What you are asked to do |
The response should contain only those lines of the entries below that include the string "DPRD".

Saved data entries |
Start of Block
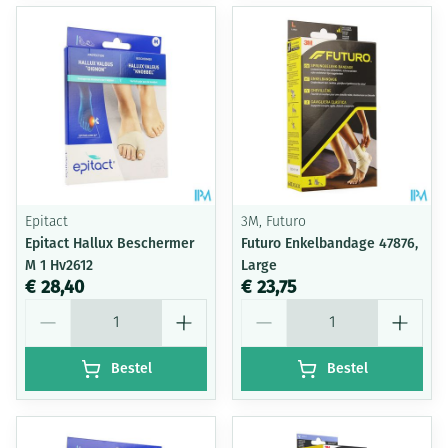
Epitact
3M, Futuro
Epitact Hallux Beschermer
Futuro Enkelbandage 47876,
M 1 Hv2612
Large
€ 28,40
€ 23,75
Aantal
Aantal
Bestel
Bestel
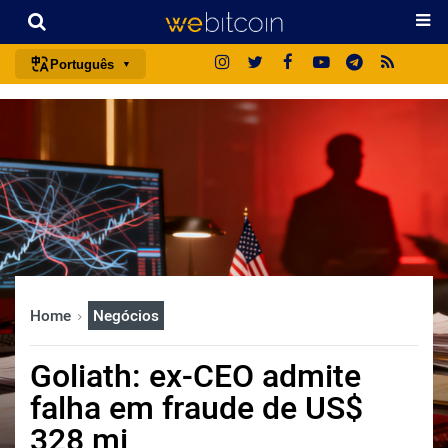
Português
português (BR)
english
español
français
italiano
deutsch
日本語
Home
Negócios
中文
русский
Goliath: ex-CEO admite
한국어
falha em fraude de US$
العربية
328 mi
ไทย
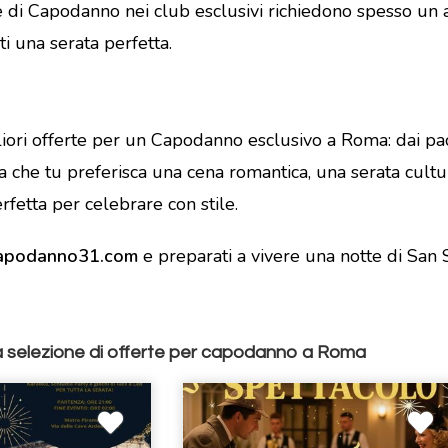
ate di Capodanno nei club esclusivi richiedono spesso un
i una serata perfetta.
iori offerte per un Capodanno esclusivo a Roma: dai pacch
 Sia che tu preferisca una cena romantica, una serata cult
fetta per celebrare con stile.
 Capodanno31.com
e preparati a vivere una notte di San S
 selezione di offerte per capodanno a Roma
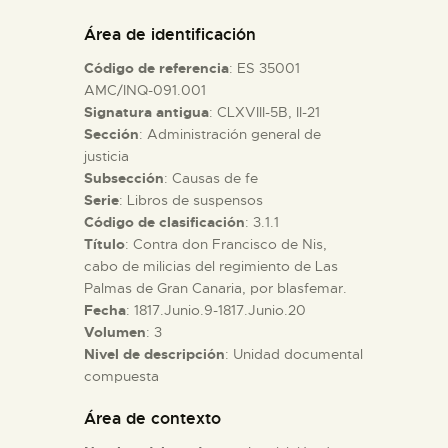
DIDÁCTICA
Área de identificación
Código de referencia
: ES 35001
ESPAÑOL
AMC/INQ-091.001
Signatura antigua
: CLXVIII-5B, II-21
Sección
: Administración general de
PREPARAR LA VISITA
justicia
Subsección
: Causas de fe
ACTIVIDADES
Serie
: Libros de suspensos
Código de clasificación
: 3.1.1
Título
: Contra don Francisco de Nis,
█
cabo de milicias del regimiento de Las
Palmas de Gran Canaria, por blasfemar.
Fecha
: 1817.Junio.9-1817.Junio.20
EL MUSEO
Volumen
: 3
Nivel de descripción
: Unidad documental
compuesta
COLECCIONES
Área de contexto
DIDÁCTICA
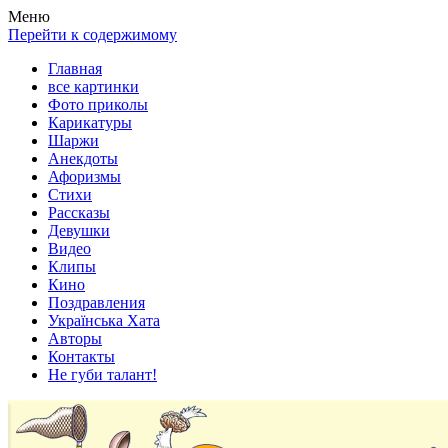
Весела хата — прикольные картинки, смешные истории,
Покажем всем ваши фото приколы, карикатуры, шаржи, стихи,
Меню
клипы!
рассказы, видео и песни!
Перейти к содержимому
Главная
все картинки
Фото приколы
Карикатуры
Шаржи
Анекдоты
Афоризмы
Стихи
Рассказы
Девушки
Видео
Клипы
Кино
Поздравления
Українська Хата
Авторы
Контакты
Не губи талант!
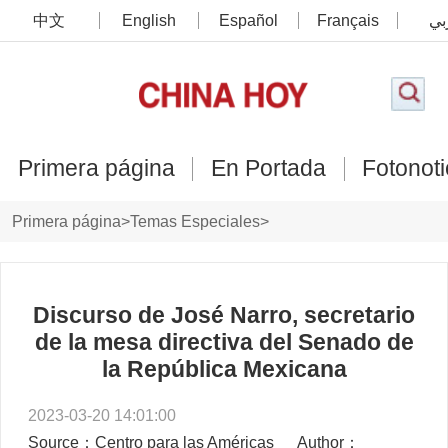
中文
English
Español
Français
بي
Primera página
En Portada
Fotonoti
Primera página
>
Temas Especiales
>
Foro de Cooperación y Desarrollo China-México
>
Perfiles y opiniones de los invitados
Discurso de José Narro, secretario
de la mesa directiva del Senado de
la República Mexicana
2023-03-20 14:01:00
Source：Centro para las Américas
Author：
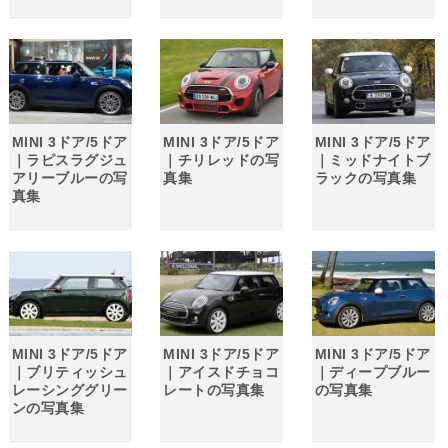
MINI 3ドア/5ドア
MINI 3ドア/5ドア
MINI 3ドア/5ドア
｜ラピスラグジュ
｜チリレッドの写
｜ミッドナイトブ
アリーブルーの写
真集
ラックの写真集
真集
MINI 3ドア/5ドア
MINI 3ドア/5ドア
MINI 3ドア/5ドア
｜ブリティッシュ
｜アイスドチョコ
｜ディープブルー
レーシンググリー
レートの写真集
の写真集
ンの写真集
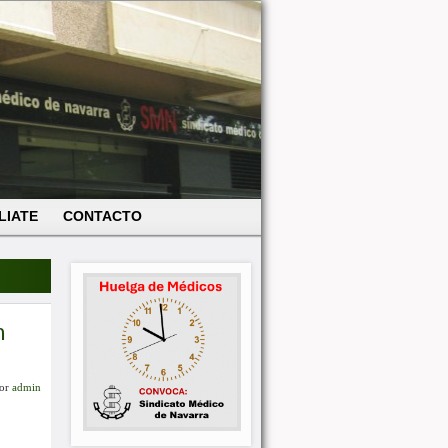
LIATE
CONTACTO
n
or
admin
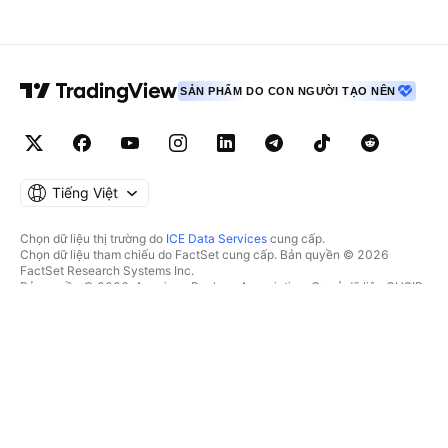
SẢN PHẨM DO CON NGƯỜI TẠO NÊN
Tiếng Việt
Chọn dữ liệu thị trường do
ICE Data Services
cung cấp.
Chọn dữ liệu tham chiếu do FactSet cung cấp. Bản quyền © 2026
FactSet Research Systems Inc.
Bản quyền © 2026, American Bankers Association. Cơ sở dữ liệu CUSIP
do FactSet Research Systems Inc. cung cấp. Đã đăng ký bản quyền.
Hồ sơ nộp lên SEC và các tài liệu khác do
Quartr
cung cấp.
© 2026 TradingView, Inc.
HƠN CẢ MỘT SẢN PHẨM
CÔNG CỤ & GÓI ĐĂNG KÝ
Supercharts
Tính năng
BỘ LỌC
Trả phí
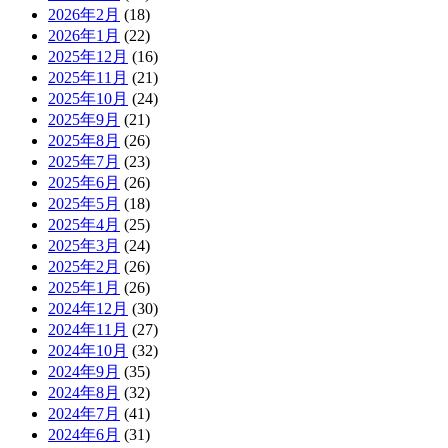
2026年2月
(18)
2026年1月
(22)
2025年12月
(16)
2025年11月
(21)
2025年10月
(24)
2025年9月
(21)
2025年8月
(26)
2025年7月
(23)
2025年6月
(26)
2025年5月
(18)
2025年4月
(25)
2025年3月
(24)
2025年2月
(26)
2025年1月
(26)
2024年12月
(30)
2024年11月
(27)
2024年10月
(32)
2024年9月
(35)
2024年8月
(32)
2024年7月
(41)
2024年6月
(31)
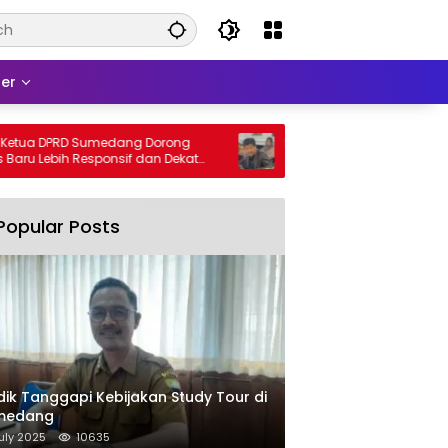
er
 DPRD Sumedang Dorong
DPRD Sumedang Fix-in Aturan Pil
ebih Responsif dan Dekat
2026, Ini Isinya
Popular Posts
dik Tanggapi Kebijakan Study Tour di
medang
uly 2025
10635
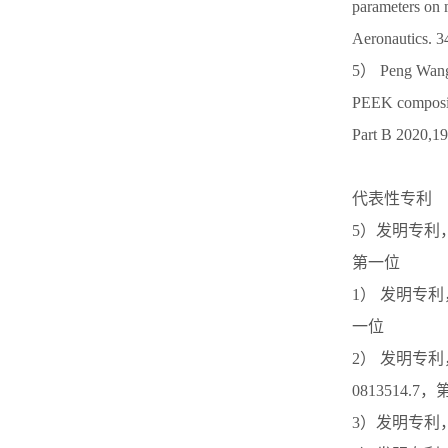
parameters on
Aeronautics.
5） Peng Wang,
PEEK composite
Part B 2020,
代表性专利
5）发明专利，
第一位
1） 发明专利
一位
2） 发明专
0813514.7
3）发明专利，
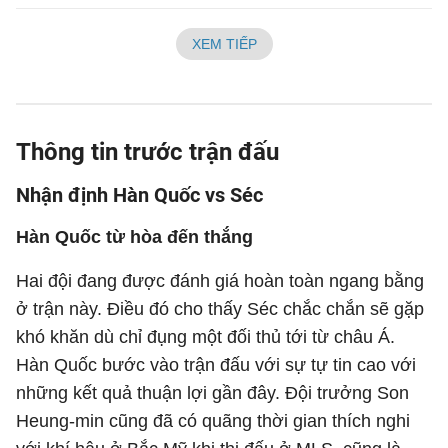
XEM TIẾP
Thông tin trước trận đấu
Nhận định Hàn Quốc vs Séc
Hàn Quốc từ hòa đến thắng
Hai đội đang được đánh giá hoàn toàn ngang bằng
ở trận này. Điều đó cho thấy Séc chắc chắn sẽ gặp
khó khăn dù chỉ đụng một đối thủ tới từ châu Á.
Hàn Quốc bước vào trận đấu với sự tự tin cao với
những kết quả thuận lợi gần đây. Đội trưởng Son
Heung-min cũng đã có quãng thời gian thích nghi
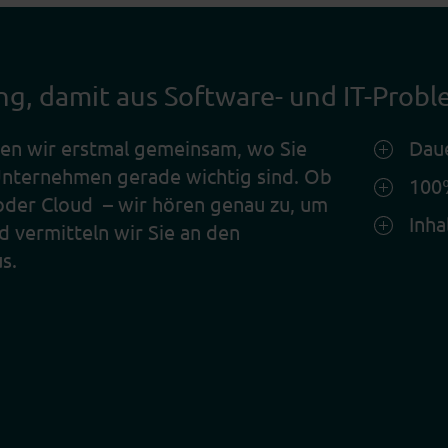
ng, damit aus Software- und IT-Pro
ren wir erstmal gemeinsam, wo Sie
Daue
 Unternehmen gerade wichtig sind. Ob
100%
oder Cloud – wir hören genau zu, um
Inha
d vermitteln wir Sie an den
s.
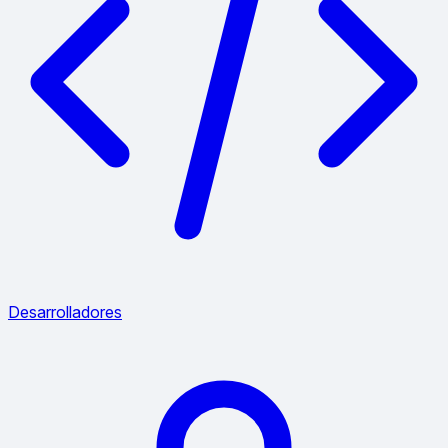
Desarrolladores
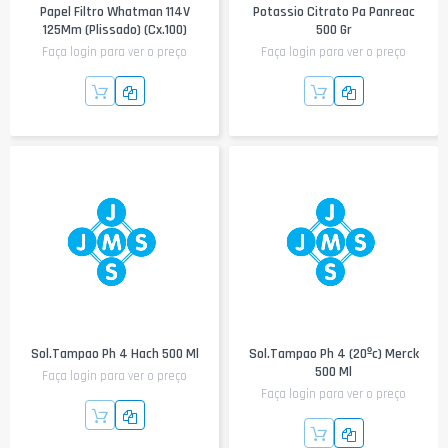
Papel Filtro Whatman 114V
Potassio Citrato Pa Panreac
125Mm (Plissado) (Cx.100)
500 Gr
Faça login para ver o preço
Faça login para ver o preço
Sol.Tampao Ph 4 Hach 500 Ml
Sol.Tampao Ph 4 (20ºc) Merck
500 Ml
Faça login para ver o preço
Faça login para ver o preço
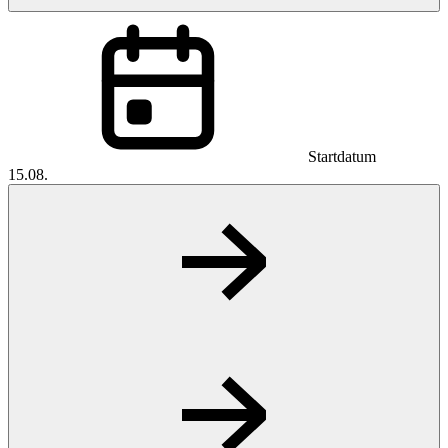
Startdatum
15.08.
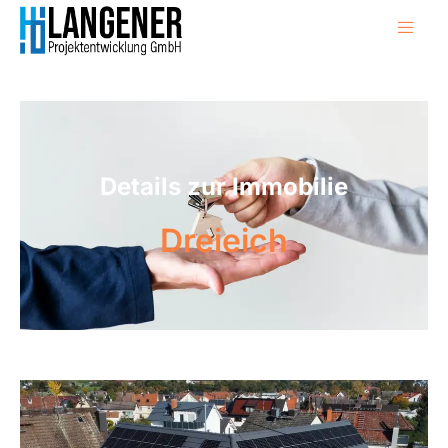
Details zur Immobilie
Dreieich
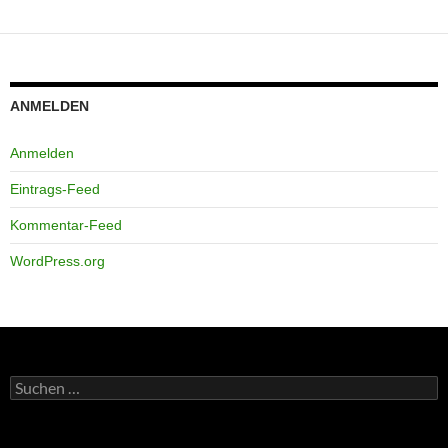
ANMELDEN
Anmelden
Eintrags-Feed
Kommentar-Feed
WordPress.org
Suchen
nach:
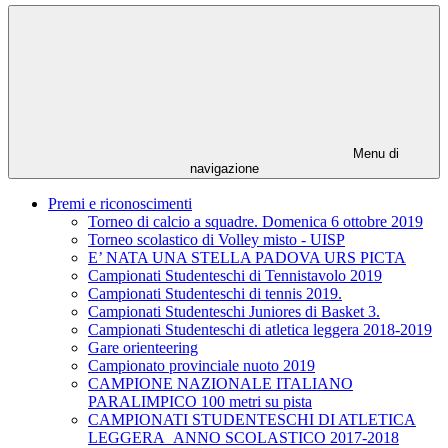
Menu di
navigazione
Premi e riconoscimenti
Torneo di calcio a squadre. Domenica 6 ottobre 2019
Torneo scolastico di Volley misto - UISP
E’ NATA UNA STELLA PADOVA URS PICTA
Campionati Studenteschi di Tennistavolo 2019
Campionati Studenteschi di tennis 2019.
Campionati Studenteschi Juniores di Basket 3.
Campionati Studenteschi di atletica leggera 2018-2019
Gare orienteering
Campionato provinciale nuoto 2019
CAMPIONE NAZIONALE ITALIANO
PARALIMPICO 100 metri su pista
CAMPIONATI STUDENTESCHI DI ATLETICA
LEGGERA ANNO SCOLASTICO 2017-2018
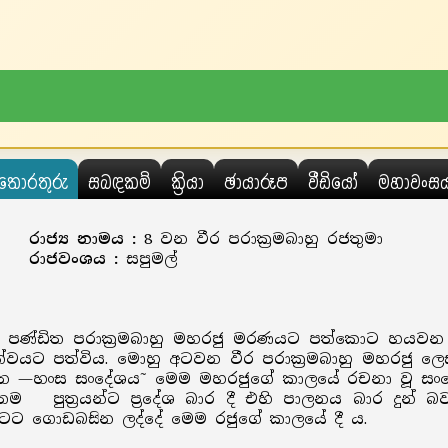
තොරතුරු
සබඳකම්
ක්‍රියා
ඡායාරූප
වීඩියෝ
මහාවංස
රාජ්‍ය නාමය :
8 වන වීර පරාක්‍රමබාහු රජතුමා
රාජවංශය :
සපුමල්
 පණ්ඩිත පරාක්‍රමබාහු මහරජු මරණයට පත්කොට හයවන බ
ත්වයට පත්විය. මොහු අටවන වීර පරාක්‍රමබාහු මහරජු ලෙ
ෙන —හංස සංදේශය˜ මෙම මහරජුගේ කාලයේ රචනා වූ සංදේ
පුත්‍රයන්ට ප්‍රදේශ බාර දී එහි පාලනය බාර දුන් බව 
අප රටට ගොඩබසින ලද්දේ මෙම රජුගේ කාලයේ දී ය.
End of Block
Answer area |
 DPRD Sumedang Dorong
DPRD Sumedang Fix-in Aturan Pil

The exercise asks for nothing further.